## Your goal
Using the string "inorganicas" as the key, pull each matching line out of the records below.
** Opening Entries shown block **
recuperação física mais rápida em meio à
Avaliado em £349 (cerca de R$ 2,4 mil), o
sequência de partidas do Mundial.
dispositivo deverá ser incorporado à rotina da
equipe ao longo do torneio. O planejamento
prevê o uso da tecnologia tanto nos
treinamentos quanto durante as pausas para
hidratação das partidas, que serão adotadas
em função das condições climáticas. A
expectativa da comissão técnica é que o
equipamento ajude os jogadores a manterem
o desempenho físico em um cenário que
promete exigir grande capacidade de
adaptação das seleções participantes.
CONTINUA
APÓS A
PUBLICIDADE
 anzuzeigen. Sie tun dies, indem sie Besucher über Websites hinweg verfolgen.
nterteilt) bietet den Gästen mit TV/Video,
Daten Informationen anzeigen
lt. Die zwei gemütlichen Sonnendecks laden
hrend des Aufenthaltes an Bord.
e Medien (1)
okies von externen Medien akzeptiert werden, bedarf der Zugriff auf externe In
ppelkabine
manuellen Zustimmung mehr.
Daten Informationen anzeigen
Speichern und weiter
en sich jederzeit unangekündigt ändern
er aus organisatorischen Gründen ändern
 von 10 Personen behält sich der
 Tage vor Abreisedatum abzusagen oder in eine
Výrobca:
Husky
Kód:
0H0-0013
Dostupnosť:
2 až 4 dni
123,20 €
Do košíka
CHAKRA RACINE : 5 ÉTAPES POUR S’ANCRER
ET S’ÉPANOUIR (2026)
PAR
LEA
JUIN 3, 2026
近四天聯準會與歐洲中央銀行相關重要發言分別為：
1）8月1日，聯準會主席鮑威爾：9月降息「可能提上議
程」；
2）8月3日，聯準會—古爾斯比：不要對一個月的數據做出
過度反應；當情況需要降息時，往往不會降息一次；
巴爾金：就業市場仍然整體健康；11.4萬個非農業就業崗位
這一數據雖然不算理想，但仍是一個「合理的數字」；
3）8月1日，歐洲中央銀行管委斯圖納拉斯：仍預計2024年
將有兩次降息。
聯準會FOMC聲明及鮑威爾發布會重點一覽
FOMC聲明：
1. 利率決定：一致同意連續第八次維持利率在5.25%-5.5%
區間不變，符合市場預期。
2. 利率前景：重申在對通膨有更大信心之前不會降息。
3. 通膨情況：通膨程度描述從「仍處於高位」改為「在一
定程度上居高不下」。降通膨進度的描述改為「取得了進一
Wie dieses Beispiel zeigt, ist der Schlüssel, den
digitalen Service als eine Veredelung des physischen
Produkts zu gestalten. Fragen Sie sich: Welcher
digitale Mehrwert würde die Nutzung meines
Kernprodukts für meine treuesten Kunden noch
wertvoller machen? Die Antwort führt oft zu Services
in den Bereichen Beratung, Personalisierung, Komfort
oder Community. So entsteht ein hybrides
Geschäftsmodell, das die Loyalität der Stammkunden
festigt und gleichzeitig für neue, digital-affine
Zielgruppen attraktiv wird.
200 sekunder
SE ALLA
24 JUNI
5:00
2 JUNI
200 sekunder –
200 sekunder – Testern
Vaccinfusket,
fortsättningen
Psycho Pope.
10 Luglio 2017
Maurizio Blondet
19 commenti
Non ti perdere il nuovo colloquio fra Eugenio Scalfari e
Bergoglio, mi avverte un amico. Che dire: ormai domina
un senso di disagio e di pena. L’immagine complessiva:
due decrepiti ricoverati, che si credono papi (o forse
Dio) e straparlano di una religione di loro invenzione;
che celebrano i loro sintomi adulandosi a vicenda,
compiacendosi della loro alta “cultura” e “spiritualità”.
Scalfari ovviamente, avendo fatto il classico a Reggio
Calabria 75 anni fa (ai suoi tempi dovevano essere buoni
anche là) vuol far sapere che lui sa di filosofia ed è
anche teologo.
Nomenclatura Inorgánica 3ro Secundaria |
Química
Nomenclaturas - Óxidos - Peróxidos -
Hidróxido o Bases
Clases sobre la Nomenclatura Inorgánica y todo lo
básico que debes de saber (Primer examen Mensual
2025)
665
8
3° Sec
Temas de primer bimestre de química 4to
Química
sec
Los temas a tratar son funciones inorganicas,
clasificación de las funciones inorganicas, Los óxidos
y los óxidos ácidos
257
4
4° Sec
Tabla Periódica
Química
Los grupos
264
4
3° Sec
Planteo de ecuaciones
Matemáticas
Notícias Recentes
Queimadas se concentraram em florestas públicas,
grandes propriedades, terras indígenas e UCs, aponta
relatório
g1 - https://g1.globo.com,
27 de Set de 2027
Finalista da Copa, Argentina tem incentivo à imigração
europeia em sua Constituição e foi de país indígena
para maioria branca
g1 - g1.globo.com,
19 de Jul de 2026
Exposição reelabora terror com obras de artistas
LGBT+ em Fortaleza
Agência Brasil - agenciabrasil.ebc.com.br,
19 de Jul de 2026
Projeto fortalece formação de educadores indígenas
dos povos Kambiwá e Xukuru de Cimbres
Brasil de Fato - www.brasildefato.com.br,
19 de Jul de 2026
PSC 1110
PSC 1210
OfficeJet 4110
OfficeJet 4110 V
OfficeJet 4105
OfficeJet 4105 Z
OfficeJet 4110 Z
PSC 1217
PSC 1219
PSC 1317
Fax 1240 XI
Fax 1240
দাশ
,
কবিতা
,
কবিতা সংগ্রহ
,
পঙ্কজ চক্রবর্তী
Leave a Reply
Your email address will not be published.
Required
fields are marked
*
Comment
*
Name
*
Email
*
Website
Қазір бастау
** Closing Entries shown block **
## Answer space
Los temas a tratar son funciones inorganicas,
clasificación de las funciones inorganicas, Los óxidos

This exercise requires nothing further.